J Plast Reconstr Aesthet Surg. 2021 Nov;74(11):2977-2992. doi: 10.1016/j.bjps.2021.03.094. Epub 2021 Apr 18.
Despite lower extremity polydactyly (LEP) representing the most common congenital foot anomaly with functional and psychosocial implications, the literature is devoid of comprehensive, synthesizing reviews. The purpose of the current review is to identify an evidence-based approach to guide clinical management and shed light on reported functional and esthetic outcomes for postaxial polydactyly.
A scoping systematic review of primary clinical studies was performed. Baseline patient characteristics, diagnostic, and surgical approaches were recorded. Main outcomes included immediate postoperative pain, infections, callouses, scar cosmesis, residual deformities, and difficulty with shoe-wear or mobility. A qualitative synthesis of outcomes was performed, and a therapeutic algorithm was developed.

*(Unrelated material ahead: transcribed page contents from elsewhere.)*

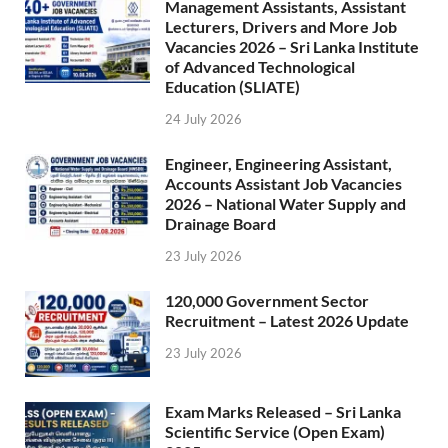
Management Assistants, Assistant
Lecturers, Drivers and More Job
Vacancies 2026 – Sri Lanka Institute
of Advanced Technological
Education (SLIATE)
24 July 2026
Engineer, Engineering Assistant,
Accounts Assistant Job Vacancies
2026 – National Water Supply and
Drainage Board
23 July 2026
120,000 Government Sector
Recruitment – Latest 2026 Update
23 July 2026
Exam Marks Released – Sri Lanka
Scientific Service (Open Exam)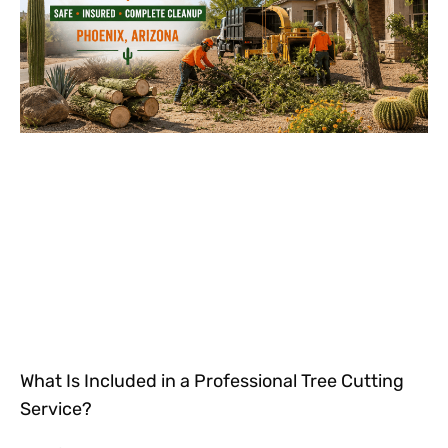
What Is Included in a Professional Tree Cutting
Service?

Nine primary studies were identified representing 375 cases of LEP; mean age was 28.8 months (range: 20-40.6 months), and mean follow-up: 42.7 months (range: 1 month-41 years). Ray dominance and the presence of syndactyly were identified as the most important factors for surgical planning; age at surgery was insignificant. A lateral incision approach was used in 78% of cases. Postoperative callouses occurred in 22.1% of cases, infections in 2.5%, and intermittent pain in 11.9%. Significant issues with shoe-wear or mobilization and esthetic residual deformities were reported for 0.78% and 41.2% of cases, respectively. The incidence of residual valgus was 10.6%.

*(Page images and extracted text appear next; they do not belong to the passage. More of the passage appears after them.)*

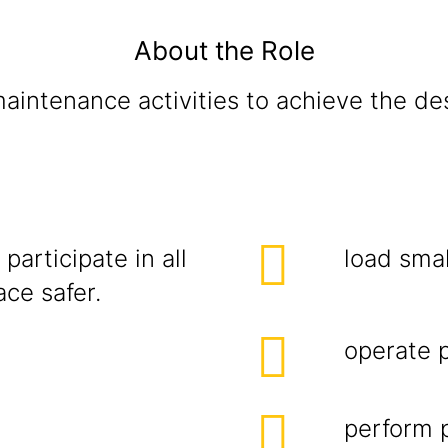
About the Role
intenance activities to achieve the des
participate in all
load smal
ce safer.
operate 
perform p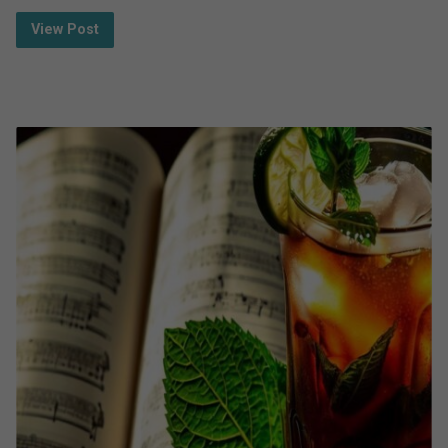
View Post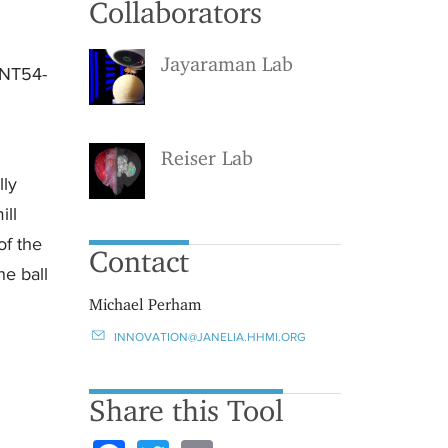
Collaborators
Jayaraman Lab
 NT54-
Reiser Lab
lly
ill
of the
Contact
he ball
Michael Perham
INNOVATION@JANELIA.HHMI.ORG
Share this Tool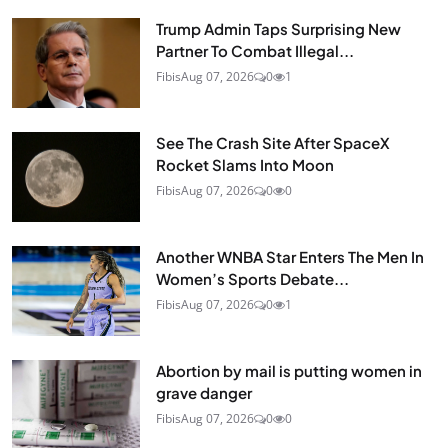
Trump Admin Taps Surprising New
Partner To Combat Illegal...
Fibis
Aug 07, 2026
0
1
See The Crash Site After SpaceX
Rocket Slams Into Moon
Fibis
Aug 07, 2026
0
0
Another WNBA Star Enters The Men In
Women’s Sports Debate...
Fibis
Aug 07, 2026
0
1
Abortion by mail is putting women in
grave danger
Fibis
Aug 07, 2026
0
0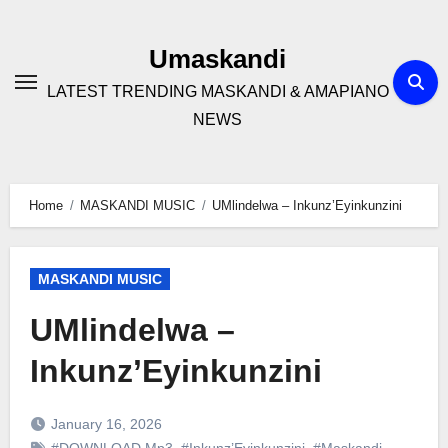
Skip
to
Umaskandi
content
LATEST TRENDING MASKANDI & AMAPIANO
NEWS
Home
MASKANDI MUSIC
UMlindelwa – Inkunz’Eyinkunzini
MASKANDI MUSIC
UMlindelwa –
Inkunz’Eyinkunzini
January 16, 2026
#DOWNLOAD Mp3
,
#Inkunz’Eyinkunzini
,
#Maskandi
,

LEP is most commonly managed with excision of the non-dominant ray and carries excellent long-term functional outcomes, as presented herein. Numerous techniques are discussed to minimize the risk of esthetic sequalae, although the presence of residual valgus remains a concern. A therapeutic algorithm is proposed for the optimal management of LEP.

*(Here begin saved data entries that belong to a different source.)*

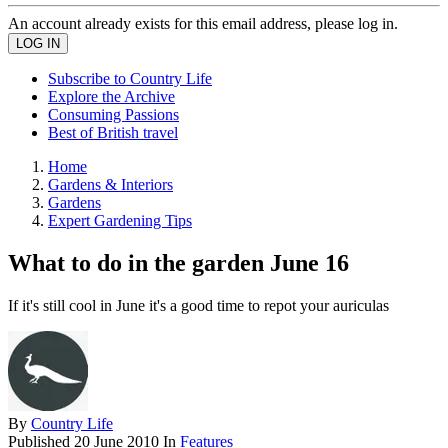
An account already exists for this email address, please log in.
Subscribe to Country Life
Explore the Archive
Consuming Passions
Best of British travel
Home
Gardens & Interiors
Gardens
Expert Gardening Tips
What to do in the garden June 16
If it's still cool in June it's a good time to repot your auriculas
By
Country Life
Published
20 June 2010
In
Features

尽管下肢多趾畸形(LEP)是最常见的先天性足部畸形,具有功能和心理社会影响,但文献中缺乏全面的综合综述。本研究的目的是确定一种循证方法来指导临床管理,并阐明后轴多趾的报告功能和美容结果。
对主要临床研究进行了范围广泛的系统回顾。记录了基线患者特征、诊断和手术方法。主要结果包括术后即刻疼痛、感染、胼胝、瘢痕美容、残留畸形以及穿鞋或活动困难。对结果进行了定性综合分析,并制定了治疗算法。
确定了 9 项主要研究,共涉及 375 例 LEP 患者;平均年龄为 28.8 个月(范围:20-40.6 个月),平均随访时间为 42.7 个月(范围:1 个月至 41 年)。射线优势和并趾的存在被确定为手术规划的最重要因素;手术年龄并不重要。78%的病例采用外侧切口入路。22.1%的病例发生术后胼胝,2.5%的病例发生感染,11.9%的病例间歇性疼痛。0.78%的病例存在严重的穿鞋或活动受限问题,41.2%的病例存在美容残留畸形。残留的外翻发生率为 10.6%。
LEP 最常采用切除非优势射线的方法治疗,如本文所述,具有极好的长期功能结果。尽管存在残留的外翻仍然是一个问题,但讨论了许多技术来降低美容后遗症的风险。提出了治疗算法以优化 LEP 的管理。